Required work: Look through the listing below and report the lines that have the word "Peck" in them.

*** Opening The data ***

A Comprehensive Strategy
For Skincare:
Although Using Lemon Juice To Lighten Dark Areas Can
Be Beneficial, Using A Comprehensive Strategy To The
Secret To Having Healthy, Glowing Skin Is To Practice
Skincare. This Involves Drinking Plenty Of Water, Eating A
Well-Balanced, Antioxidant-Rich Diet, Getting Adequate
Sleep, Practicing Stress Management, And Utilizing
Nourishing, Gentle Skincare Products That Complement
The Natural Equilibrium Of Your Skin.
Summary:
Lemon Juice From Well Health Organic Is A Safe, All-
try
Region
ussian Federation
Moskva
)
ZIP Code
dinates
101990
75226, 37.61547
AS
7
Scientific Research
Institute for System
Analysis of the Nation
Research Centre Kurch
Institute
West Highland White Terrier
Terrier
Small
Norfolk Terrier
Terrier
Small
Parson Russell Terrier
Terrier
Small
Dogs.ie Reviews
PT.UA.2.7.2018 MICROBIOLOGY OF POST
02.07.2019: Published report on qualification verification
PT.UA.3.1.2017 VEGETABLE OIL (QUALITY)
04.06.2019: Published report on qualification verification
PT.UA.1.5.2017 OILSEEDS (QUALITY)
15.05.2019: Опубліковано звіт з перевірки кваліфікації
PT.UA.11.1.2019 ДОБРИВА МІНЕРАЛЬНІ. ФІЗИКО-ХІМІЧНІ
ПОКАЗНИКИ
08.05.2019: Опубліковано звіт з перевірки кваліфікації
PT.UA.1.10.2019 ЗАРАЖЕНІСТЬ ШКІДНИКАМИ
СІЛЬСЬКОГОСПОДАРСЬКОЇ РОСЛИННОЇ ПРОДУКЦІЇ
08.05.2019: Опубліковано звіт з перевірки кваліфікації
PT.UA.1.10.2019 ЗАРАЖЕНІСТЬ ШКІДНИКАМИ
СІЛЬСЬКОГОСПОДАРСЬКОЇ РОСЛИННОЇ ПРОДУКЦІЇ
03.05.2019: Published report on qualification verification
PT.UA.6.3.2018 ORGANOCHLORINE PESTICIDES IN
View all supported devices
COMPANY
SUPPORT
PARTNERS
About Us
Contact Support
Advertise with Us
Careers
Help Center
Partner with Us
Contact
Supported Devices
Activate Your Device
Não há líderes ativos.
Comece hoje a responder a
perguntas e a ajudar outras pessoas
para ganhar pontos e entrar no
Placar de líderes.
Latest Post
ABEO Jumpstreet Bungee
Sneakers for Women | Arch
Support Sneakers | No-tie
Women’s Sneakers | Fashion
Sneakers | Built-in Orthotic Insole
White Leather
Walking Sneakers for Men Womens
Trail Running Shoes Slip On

*** Closing The data ***
*** Opening The data ***

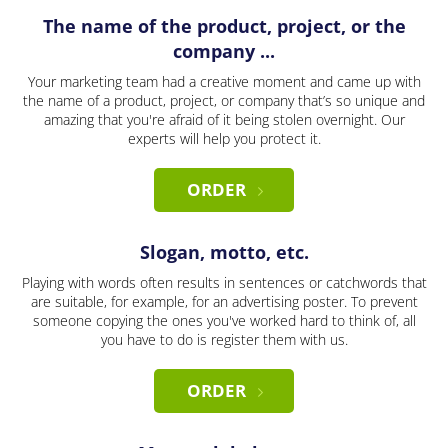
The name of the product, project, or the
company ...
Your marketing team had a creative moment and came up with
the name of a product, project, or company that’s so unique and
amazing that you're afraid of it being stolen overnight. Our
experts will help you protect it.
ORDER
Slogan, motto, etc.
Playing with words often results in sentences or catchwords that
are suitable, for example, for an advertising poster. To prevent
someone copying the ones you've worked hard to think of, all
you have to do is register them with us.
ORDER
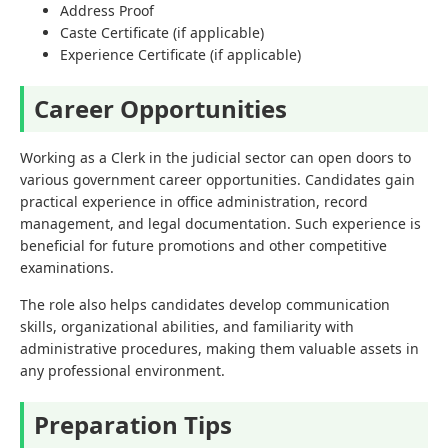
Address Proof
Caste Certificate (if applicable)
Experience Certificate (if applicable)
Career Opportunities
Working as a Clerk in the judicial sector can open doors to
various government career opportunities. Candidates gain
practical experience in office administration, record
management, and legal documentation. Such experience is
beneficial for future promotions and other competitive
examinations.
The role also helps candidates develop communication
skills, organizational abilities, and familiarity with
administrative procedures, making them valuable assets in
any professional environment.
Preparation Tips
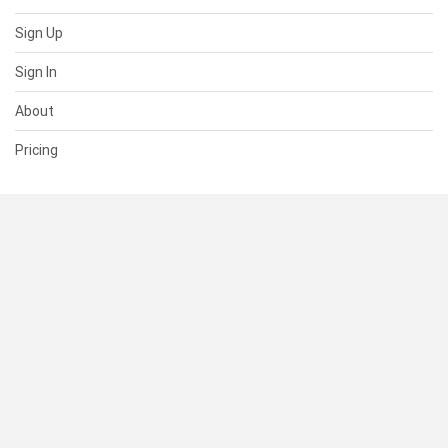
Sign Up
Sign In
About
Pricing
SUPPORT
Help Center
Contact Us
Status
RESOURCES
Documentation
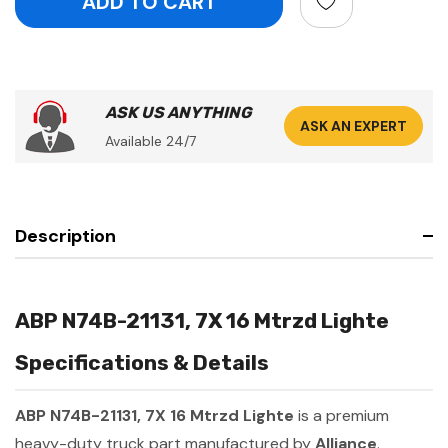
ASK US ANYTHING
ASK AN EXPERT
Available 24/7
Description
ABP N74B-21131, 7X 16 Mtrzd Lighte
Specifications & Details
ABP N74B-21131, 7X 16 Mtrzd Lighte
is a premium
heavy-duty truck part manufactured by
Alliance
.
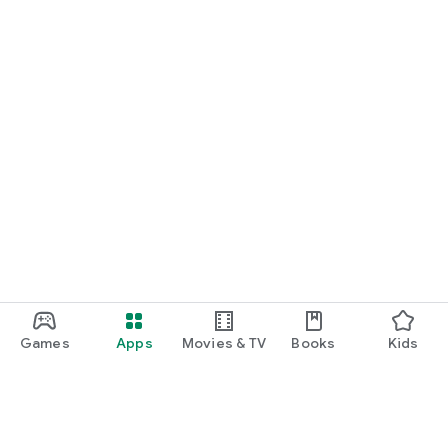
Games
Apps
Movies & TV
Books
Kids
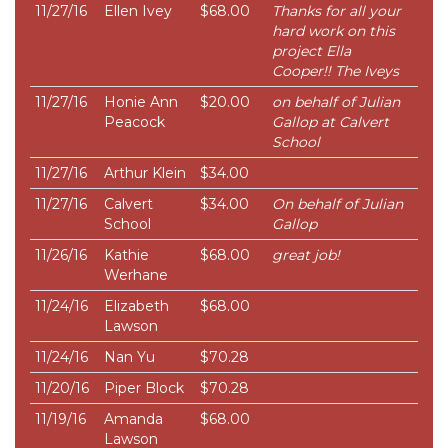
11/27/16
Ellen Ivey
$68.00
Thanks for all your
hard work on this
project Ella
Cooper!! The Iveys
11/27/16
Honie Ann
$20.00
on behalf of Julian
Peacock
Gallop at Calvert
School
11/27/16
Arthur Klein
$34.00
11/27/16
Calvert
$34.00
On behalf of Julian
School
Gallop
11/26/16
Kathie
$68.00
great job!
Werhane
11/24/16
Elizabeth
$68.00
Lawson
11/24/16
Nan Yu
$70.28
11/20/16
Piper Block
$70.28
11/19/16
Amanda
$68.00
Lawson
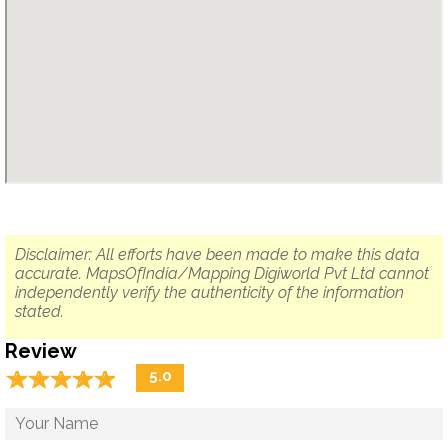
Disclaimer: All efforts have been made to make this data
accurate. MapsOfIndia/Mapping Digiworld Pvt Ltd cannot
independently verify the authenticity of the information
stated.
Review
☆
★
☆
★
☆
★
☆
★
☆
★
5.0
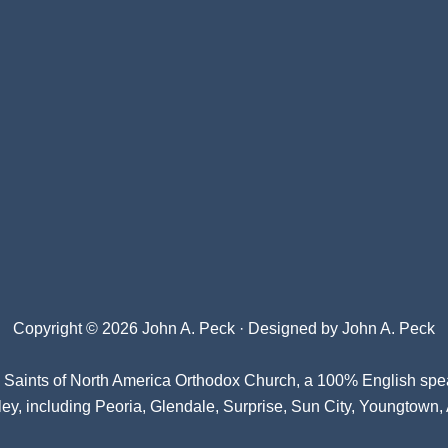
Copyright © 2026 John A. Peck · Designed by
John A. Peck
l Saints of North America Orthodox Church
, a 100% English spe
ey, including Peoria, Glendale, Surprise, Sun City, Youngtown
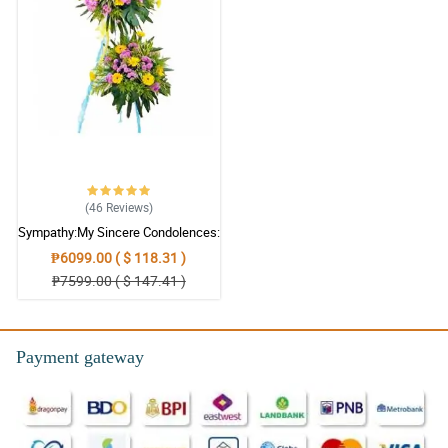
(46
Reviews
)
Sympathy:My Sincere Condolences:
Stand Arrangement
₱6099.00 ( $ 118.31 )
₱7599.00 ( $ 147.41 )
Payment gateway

*** Closing The data ***

Final answer:
Copyright © 2026 John A. Peck · Designed by
John A. Peck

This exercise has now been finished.